CIC01: Master project on IMPROVING MAGNETIC REFRIGERATION EFFICIENCY BY MEANS OF NANOSCALE MATERIALS DESIGN
The goal of this Master project is to create high-quality magnetic films, that exhibit a nanometer scale depth dependence of their composition and thus a depth dependence of their microscopic magnetic properties, such as exchange coupling constants or magneto-crystalline anisotropy. Such film structures exhibit non-uniform magnetization states by design, which leads to relevant modifications of their magnetic phase transitions and associated to that, their efficiency for magnetic refrigeration. Indeed, we recently demonstrated that nano-scale materials design enables the management of phase transitions in a far broader sense than otherwise feasible, implying broad-based device and general application relevance. The thesis will explore specific aspects of this materials design approach and accordingly, the main goals of this work are to:
- study and identify suitable fabrication conditions for such thin films
- fabricate high-quality magnetic films with designed non-uniform depth profiles
- characterize their magnetic behavior, in particular their phase transitions
- analyze how non-uniform designs impact their magnetic refrigeration efficiency
These goals are not only of substantial scientific, but also of technological interest because already today, key technologies are based on magnetic films with non-trivial depth structures, and associated device operations typically include phase transitions. Modern fabrication techniques, such as the Ultra High Vacuum Sputter system at CIC nanoGUNE, allow for the precise fabrication of such films, in which different ferromagnetic layers can be deposited and manipulated with sub-nm precision while maintaining single-crystal structural control.
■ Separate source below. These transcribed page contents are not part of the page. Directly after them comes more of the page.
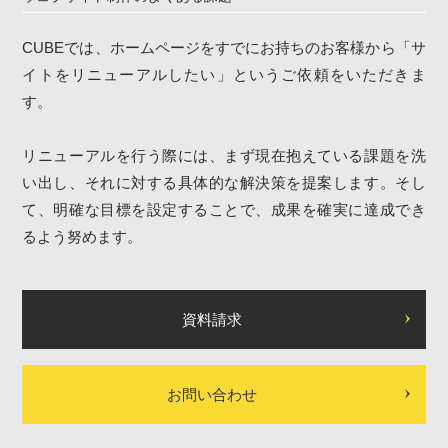
LINEでお問い合わせ
CUBEでは、ホームページをすでにお持ちのお客様から「サ
イトをリニューアルしたい」というご依頼をいただきま
す。
リニューアルを行う際には、まず現在抱えている課題を洗
い出し、それに対する具体的な解決策を提案します。そし
て、明確な目標を設定することで、成果を確実に達成でき
るよう努めます。
資料請求
お問い合わせ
In the first part of the Master project, different ferromagnetic alloy films will be fabricated. Subsequently, their magnetic properties and states will be measured and classified by using a superconducting quantum interference device (SQUID). The project will involve the fabrication and characterization of samples as well as the analysis of experimental results. Some prior knowledge of solid-state physics and ferromagnetism will be beneficial but is not a prerequisite.
Description of the research group:
The nano-magnetism Group at CIC nanoGUNE is conducting world-class basic and applied research in the field of magnetism in nano-scale structures. The Group staff has a longstanding expertise and proven track record in fundamental and applied aspects of nano-magnetism.